Post by CyclingDuo » Tue Jul 18, 2017 7:09 am

guitarguy wrote:So my wife and I just picked up our first bikes in a long time...very happy! Rode all over town yesterday. Now we have the "necessary" task of stocking up on all the essential extras we're going to want/need. In addition to helmets, we are loosely planning on a few items...

1. Prob a small under-seat style zip bag for each bike with a multi tool, spare tube, inflation/patch kit of some kind, etc. Need to think more about this but basically any little stuff that would be good to have on hand to help avoid a long walk (or hike if I'm in the woods) home.
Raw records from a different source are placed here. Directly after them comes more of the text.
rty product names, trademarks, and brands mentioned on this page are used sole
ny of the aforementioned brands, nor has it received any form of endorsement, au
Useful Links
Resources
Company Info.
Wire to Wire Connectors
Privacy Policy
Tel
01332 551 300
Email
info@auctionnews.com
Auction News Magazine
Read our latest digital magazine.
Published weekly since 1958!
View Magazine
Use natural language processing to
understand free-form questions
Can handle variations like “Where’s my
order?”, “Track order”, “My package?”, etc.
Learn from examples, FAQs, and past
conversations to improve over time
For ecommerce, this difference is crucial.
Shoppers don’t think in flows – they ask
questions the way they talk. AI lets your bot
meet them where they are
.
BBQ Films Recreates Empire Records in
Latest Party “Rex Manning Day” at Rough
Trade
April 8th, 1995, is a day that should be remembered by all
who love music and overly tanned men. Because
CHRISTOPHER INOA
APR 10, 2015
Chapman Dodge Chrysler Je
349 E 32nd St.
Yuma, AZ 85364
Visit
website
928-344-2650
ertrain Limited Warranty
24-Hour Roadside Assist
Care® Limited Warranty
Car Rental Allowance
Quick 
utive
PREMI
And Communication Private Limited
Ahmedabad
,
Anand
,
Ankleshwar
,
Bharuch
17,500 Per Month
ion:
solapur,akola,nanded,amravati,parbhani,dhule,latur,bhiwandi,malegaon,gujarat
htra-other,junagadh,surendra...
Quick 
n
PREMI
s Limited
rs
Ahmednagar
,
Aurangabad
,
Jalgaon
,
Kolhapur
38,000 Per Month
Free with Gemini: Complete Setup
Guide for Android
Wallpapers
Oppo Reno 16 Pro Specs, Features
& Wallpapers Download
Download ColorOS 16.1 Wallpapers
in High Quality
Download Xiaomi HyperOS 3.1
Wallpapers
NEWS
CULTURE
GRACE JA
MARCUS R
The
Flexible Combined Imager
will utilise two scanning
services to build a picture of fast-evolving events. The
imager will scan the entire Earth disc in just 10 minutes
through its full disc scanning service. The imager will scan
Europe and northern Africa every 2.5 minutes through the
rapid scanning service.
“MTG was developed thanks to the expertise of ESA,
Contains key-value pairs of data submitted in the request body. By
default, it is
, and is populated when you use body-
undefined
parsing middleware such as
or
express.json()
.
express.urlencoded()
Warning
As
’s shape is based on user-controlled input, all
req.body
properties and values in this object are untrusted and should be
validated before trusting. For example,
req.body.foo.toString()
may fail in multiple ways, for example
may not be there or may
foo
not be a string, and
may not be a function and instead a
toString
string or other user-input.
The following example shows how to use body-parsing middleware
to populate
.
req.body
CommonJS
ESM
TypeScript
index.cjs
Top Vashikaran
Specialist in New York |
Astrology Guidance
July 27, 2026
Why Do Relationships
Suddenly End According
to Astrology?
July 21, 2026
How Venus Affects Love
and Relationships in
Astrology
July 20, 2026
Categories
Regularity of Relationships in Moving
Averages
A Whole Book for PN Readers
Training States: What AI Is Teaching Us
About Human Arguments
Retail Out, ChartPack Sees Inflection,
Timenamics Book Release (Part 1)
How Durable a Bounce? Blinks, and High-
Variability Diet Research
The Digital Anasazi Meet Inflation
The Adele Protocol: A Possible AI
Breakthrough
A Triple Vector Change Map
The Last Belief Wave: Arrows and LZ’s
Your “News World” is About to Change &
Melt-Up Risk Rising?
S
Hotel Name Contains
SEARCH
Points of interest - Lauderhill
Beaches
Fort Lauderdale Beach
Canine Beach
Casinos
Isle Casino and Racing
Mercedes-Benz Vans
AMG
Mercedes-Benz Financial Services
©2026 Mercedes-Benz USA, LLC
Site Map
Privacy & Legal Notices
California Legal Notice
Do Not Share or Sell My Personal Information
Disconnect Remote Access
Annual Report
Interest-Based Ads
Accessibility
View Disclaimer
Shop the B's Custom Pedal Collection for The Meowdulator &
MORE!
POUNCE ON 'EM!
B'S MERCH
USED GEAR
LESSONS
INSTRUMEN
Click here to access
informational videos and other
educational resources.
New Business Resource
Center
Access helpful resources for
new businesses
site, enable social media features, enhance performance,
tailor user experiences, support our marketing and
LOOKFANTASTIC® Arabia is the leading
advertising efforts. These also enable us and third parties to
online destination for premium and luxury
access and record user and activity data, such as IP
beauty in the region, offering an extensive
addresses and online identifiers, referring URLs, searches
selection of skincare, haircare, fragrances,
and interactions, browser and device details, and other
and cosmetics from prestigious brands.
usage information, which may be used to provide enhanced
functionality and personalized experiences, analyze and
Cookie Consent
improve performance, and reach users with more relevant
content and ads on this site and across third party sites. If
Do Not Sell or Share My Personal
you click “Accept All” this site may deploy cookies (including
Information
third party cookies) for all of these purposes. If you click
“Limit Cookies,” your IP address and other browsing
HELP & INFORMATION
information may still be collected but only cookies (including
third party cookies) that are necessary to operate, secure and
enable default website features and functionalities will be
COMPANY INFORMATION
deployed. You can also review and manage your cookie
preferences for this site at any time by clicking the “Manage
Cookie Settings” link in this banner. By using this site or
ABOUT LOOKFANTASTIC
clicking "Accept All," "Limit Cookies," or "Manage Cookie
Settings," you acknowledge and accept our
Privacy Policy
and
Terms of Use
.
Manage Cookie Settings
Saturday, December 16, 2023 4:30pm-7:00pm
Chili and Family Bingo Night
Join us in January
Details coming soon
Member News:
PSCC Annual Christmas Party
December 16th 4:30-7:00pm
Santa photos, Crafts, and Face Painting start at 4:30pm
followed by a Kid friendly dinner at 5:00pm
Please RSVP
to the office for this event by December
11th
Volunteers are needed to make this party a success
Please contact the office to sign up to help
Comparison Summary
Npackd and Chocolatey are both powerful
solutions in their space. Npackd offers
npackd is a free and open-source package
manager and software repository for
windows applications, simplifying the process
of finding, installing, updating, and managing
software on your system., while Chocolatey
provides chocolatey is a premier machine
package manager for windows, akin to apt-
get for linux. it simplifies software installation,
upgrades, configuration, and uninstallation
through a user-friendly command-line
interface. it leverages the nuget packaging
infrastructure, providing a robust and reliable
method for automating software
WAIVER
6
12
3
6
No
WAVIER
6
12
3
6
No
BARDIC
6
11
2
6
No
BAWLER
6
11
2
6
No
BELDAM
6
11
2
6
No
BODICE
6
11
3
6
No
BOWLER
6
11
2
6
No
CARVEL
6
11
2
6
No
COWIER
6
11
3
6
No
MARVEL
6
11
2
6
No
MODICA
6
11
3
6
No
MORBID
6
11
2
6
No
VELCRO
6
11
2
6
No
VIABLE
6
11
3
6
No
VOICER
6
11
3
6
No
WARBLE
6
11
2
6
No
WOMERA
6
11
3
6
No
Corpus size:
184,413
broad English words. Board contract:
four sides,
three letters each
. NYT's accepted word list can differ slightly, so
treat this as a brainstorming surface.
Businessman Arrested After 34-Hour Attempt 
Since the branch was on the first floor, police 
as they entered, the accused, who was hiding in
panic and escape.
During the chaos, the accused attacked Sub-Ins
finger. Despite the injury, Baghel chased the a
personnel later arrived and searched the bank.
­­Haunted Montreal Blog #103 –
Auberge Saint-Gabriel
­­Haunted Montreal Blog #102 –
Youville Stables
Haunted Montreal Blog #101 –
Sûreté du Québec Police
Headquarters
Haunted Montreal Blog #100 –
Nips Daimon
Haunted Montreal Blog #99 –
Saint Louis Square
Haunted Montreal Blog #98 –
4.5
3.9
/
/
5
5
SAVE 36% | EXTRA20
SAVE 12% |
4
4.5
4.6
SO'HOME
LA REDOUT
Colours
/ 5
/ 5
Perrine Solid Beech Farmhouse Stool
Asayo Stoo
Keep it simple. Are you really going to patch a tire while you are out for a short recreational ride? Skip the patch kit and just carry a tube. We ride bikes, on average, 8-9 hours a week all year long. Between the two of us, we got one flat tire last year (rim overheated descending a long mountain from all the braking and the tube blew). None this year so far. If you have good tires, keep a good air pressure in your tires, avoid debris - it's a rare event. Why burden what you care carrying. One tube, and compressed air in a under the seat bag is fine - but you will haul it around for a long time before it is ever needed.

2. Water bottle holders. Self explanatory.

A must.

3. Wife also wants a front basket type thing that attach to her handlebars. This will be able to hold her basics like phone, keys, ID, etc. When she bikes to work she can bring her lunch without a backpack. She apparently found one that can be detached and used as a bag to carry items on a small trip to the grocery store or whatever, and it also has a drawstring to prevent stuff from falling out. Sounds pretty slick to me.

4. I will probably buy something small to hold my essentials as well...wallet, keys, phone, glasses/case. I'm kind of assuming I won't want to try cramming all of this, especially the delecate stuff, into the seat pack with the tools. But I also need to make sure I find something that won't get in the way of the bar when setting the bike on the car rack. I see they make some little bags that sit on top of the tube up near the handlebars where you can put your phone in and there's a clear screen so you can still use it...that could be kinda cool to be able to use GPS or read park trail maps while riding or whatever.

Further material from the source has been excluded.